With the VEP option we use isn't one of the transcripts flagged as the canonical or primary feature?
Yes, and it picks one for the whole variant, regardless of alt alleles. So just use that one in the report?
For now, yes. Let's use the one VEP picks for the final text report.
Not all variants will have a canonical transcript and I believe that there can also be cases with multiple canonical transcripts. How should we handle these edge cases?
Summary of offline conversation:
@susannasiebert will look into variants without the 'PICK' tag. There SHOULD only be one annotation with that tag. The canonical status of a transcript is part of the pick order priority but is alone not the only criteria used to pick one consensus annotation per variant.

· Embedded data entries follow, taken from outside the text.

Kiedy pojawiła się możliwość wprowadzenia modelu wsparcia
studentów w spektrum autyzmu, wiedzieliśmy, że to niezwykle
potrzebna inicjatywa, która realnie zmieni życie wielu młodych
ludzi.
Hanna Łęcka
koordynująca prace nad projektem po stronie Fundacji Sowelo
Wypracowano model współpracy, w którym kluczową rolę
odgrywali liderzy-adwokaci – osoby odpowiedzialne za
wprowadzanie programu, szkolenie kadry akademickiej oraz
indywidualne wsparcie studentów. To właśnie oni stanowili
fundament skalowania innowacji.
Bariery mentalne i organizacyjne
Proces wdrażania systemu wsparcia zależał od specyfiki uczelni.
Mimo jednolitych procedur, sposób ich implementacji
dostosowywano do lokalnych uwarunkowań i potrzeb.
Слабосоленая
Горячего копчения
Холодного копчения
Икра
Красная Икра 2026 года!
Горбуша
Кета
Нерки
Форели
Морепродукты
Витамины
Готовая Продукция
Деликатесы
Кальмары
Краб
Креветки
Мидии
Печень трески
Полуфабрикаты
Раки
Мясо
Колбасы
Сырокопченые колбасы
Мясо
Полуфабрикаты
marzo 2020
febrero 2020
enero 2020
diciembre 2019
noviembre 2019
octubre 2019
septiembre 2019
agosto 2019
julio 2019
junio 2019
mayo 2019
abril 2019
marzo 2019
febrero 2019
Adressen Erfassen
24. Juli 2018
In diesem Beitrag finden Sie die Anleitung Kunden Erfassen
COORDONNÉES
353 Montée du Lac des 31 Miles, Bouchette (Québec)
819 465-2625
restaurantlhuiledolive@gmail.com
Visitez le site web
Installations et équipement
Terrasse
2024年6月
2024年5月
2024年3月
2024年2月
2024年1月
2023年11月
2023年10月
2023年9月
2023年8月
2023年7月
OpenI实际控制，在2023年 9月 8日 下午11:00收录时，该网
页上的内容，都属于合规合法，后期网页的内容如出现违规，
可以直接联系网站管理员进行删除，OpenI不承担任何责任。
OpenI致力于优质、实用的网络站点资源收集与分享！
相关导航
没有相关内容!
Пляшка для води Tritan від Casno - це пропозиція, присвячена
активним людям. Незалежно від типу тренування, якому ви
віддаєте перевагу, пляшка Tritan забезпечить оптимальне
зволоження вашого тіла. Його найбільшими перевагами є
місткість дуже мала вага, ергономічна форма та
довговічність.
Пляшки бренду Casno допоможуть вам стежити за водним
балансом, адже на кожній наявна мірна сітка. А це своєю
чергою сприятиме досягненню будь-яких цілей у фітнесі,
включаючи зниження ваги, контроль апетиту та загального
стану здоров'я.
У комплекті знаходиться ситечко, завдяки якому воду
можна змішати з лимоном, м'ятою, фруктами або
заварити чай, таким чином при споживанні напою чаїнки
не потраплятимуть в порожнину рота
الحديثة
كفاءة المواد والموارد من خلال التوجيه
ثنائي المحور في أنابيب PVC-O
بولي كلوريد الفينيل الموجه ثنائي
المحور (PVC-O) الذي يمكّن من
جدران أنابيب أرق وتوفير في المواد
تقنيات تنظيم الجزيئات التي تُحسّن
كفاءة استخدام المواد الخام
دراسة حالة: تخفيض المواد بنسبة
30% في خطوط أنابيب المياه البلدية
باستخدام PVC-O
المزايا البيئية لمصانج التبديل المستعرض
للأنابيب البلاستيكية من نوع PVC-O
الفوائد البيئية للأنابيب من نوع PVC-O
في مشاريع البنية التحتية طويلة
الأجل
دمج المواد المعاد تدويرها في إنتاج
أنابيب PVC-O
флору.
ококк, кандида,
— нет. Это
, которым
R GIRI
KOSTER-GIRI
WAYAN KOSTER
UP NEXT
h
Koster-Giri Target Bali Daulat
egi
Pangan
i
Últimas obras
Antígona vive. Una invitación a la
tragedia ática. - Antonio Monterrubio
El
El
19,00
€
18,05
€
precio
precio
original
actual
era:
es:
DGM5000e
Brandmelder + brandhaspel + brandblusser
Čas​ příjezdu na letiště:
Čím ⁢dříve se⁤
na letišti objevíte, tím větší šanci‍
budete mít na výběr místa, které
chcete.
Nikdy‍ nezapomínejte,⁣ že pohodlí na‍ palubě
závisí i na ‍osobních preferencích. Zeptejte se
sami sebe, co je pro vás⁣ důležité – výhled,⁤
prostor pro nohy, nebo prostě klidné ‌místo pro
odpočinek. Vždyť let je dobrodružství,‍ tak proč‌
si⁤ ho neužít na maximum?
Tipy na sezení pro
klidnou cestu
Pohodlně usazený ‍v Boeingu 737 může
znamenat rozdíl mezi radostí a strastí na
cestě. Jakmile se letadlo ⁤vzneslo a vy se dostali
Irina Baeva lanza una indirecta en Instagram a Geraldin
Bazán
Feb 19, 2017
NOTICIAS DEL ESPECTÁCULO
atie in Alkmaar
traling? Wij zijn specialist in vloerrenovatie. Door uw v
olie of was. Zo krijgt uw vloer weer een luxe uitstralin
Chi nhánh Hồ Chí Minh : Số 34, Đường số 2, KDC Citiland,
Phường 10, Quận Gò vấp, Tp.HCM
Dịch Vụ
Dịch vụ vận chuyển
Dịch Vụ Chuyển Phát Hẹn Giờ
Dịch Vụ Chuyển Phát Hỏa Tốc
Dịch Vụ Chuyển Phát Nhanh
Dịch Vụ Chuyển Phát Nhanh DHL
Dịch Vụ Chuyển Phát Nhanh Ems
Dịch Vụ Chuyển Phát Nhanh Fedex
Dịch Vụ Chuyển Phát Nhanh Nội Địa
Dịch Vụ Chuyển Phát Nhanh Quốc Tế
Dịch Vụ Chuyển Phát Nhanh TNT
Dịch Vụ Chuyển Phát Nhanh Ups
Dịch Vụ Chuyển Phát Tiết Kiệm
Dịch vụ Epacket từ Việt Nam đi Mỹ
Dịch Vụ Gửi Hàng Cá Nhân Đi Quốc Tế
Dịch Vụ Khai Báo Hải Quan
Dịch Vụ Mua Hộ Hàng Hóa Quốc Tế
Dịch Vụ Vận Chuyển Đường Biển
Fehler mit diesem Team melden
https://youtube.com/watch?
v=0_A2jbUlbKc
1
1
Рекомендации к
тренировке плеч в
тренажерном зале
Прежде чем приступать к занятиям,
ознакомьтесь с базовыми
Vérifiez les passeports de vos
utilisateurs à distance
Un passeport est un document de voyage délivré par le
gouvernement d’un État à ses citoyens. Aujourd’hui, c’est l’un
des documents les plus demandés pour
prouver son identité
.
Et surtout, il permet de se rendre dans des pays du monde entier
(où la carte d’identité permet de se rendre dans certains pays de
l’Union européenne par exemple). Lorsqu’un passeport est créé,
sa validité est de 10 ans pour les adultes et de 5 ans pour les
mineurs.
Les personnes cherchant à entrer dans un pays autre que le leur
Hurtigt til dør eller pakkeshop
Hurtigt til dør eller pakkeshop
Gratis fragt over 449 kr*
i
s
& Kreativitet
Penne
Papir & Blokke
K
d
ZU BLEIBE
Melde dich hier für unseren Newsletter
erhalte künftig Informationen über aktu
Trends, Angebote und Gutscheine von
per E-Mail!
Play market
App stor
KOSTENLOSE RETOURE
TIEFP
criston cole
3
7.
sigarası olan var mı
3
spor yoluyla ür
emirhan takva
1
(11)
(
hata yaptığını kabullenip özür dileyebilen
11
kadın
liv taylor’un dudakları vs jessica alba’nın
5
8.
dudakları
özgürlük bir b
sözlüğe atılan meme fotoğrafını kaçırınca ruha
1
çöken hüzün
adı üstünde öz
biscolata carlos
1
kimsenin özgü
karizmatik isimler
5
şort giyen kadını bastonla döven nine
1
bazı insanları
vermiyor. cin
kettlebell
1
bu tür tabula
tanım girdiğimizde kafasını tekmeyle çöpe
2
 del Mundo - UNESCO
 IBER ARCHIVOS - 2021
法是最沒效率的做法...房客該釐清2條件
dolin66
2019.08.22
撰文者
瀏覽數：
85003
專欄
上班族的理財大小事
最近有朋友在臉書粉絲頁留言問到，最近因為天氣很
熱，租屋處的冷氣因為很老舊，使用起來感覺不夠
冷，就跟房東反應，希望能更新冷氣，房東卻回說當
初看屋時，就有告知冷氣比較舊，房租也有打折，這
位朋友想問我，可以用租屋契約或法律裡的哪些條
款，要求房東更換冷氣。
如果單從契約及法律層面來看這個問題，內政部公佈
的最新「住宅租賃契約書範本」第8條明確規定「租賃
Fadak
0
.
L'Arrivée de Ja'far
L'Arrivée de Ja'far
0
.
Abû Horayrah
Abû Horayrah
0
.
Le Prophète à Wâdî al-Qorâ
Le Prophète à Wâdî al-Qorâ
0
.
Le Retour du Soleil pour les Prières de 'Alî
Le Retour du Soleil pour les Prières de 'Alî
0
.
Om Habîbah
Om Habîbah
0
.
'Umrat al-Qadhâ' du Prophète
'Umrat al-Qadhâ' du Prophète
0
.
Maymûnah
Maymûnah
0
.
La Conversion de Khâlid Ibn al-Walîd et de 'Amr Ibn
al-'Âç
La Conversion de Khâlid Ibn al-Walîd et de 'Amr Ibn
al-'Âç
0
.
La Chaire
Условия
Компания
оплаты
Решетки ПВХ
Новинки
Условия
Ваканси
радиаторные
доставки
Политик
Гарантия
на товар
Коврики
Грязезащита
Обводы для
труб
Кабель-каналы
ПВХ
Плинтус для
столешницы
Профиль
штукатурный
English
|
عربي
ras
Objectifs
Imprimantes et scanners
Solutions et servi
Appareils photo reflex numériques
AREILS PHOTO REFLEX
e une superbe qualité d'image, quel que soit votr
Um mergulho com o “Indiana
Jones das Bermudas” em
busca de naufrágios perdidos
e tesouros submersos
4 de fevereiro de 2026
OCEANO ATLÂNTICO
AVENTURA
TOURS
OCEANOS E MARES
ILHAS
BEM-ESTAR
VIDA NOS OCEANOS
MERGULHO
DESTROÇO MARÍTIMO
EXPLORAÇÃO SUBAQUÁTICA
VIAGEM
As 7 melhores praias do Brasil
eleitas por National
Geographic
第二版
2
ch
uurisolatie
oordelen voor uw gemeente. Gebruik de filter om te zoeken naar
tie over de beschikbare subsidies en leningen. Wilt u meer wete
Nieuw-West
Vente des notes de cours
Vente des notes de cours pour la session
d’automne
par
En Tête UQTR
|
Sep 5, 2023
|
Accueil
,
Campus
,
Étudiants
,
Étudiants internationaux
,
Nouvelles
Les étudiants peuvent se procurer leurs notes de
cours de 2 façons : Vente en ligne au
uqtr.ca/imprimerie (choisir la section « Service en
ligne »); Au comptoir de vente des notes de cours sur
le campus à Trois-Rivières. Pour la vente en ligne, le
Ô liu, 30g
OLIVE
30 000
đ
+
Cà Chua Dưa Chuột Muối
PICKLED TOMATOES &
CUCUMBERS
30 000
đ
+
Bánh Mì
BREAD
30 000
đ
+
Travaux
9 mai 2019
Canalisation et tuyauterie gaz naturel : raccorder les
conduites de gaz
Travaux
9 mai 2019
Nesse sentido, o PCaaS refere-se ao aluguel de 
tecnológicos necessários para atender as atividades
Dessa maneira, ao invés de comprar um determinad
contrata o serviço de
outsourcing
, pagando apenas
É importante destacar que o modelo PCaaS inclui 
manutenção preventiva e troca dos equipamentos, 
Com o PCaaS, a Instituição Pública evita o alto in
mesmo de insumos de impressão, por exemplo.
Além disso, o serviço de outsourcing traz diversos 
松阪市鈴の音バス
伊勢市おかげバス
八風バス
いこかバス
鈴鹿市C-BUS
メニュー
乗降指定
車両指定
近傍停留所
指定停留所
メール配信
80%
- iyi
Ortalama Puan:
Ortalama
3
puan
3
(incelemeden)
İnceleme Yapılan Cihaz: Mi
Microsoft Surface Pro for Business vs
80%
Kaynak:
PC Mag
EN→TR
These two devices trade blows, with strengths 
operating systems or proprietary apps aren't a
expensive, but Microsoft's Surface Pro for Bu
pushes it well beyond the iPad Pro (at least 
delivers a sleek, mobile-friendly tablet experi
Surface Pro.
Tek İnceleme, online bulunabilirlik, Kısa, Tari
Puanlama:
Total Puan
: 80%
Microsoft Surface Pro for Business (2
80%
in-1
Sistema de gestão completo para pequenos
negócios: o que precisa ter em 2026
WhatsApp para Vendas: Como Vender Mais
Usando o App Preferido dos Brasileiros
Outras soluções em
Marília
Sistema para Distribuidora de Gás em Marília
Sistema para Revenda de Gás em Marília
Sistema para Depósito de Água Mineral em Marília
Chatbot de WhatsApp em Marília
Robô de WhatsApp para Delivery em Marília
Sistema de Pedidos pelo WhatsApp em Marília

The first example is a 37bp DEL.
The VEP CSQ header:
Allele|Consequence|IMPACT|SYMBOL|Gene|Feature_type|Feature|BIOTYPE|EXON|INTRON|HGVSc|HGVSp|cDNA_position|CDS_position|Protein_position|Amino_acids|Codons|Existing_variation|DISTANCE|STRAND|FLAGS|PICK|SYMBOL_SOURCE|HGNC_ID|DownstreamProtein|ProteinLengthChange|WildtypeProtein
The full VCF entry:
chr1 155086199 . GTGCTGGGTGAGTCTGCGCAGCGCCCTCTGGTGGCCAC G . PASS AC=1;AF=0.250;AN=4;DP=119;END=155086236;GPV=1;HOMLEN=6;HOMSEQ=TGCTGG;IC=0;IHP=3;MQ=59.97;MQ0=0;NT=ref;QSI=230;QSI_NT=3070;RC=1;RU=TGCTGGGTGAGTCTGCGCAGCGCCCTCTGGTGGCCAC;SGT=ref->het;SOMATIC;SPV=5.4884e-06;SS=2;SSC=52;SVLEN=-37;SVTYPE=DEL;TQSI=1;TQSI_NT=1;set=filtered;CSQ=deletion|coding_sequence_variant&intron_variant&feature_truncation|MODIFIER|EFNA3|ENSG00000143590|Transcript|ENST00000368408|protein_coding|4/5|4/4|||651-?|581-?|194-?|||||1|||HGNC|HGNC:3223|||||||||||||||,deletion|intron_variant&non_coding_transcript_variant&feature_truncation|MODIFIER|EFNA3|ENSG00000143590|Transcript|ENST00000470294|processed_transcript||2/2||||||||||1|||HGNC|HGNC:3223|||||||||||||||,deletion|non_coding_transcript_exon_variant&intron_variant&non_coding_transcript_variant&feature_truncation|MODIFIER|EFNA3|ENSG00000143590|Transcript|ENST00000498667|processed_transcript|3/4|3/3|||260-?|||||||1|||HGNC|HGNC:3223|||||||||||||||,deletion|coding_sequence_variant&intron_variant&feature_truncation|MODIFIER|RP11-540D14.8|ENSG00000251246|Transcript|ENST00000505139|protein_coding|4/5|4/4|||642-?|566-?|189-?|||||1|||Clone_based_vega_gene|||||||||||||||| GT:AD:DP:DP4:FREQ:RD ./. ./. 0/0:0:65:45,20,0,0:
The other weirdness with the above CSQ annotation is that the allele
portion is not the VEP-version of the actual alternate allele but the string deletion
. Another "allele" I've encountered is RPL
. I'm not sure how VEP makes that determination but it's not something that my converter is currently able to handle.
Not all indels are affected by this problem.
I sent an email to the Ensembl help desk (http://www.ensembl.org/Multi/Help/Contact). Their helpdesk ticketing system is private but I will report back with their reply.
For historical reference, https://jira.gsc.wustl.edu/browse/CI-49
Ensure the variants TSV file also contains a
c.
andp.
syntax for the variants called. Investigate VEP features that would provide this and how we then translate it to the TSV file. If it's a single INFO tag, it's easy, but I suspect it's embedded in the VEP annotation.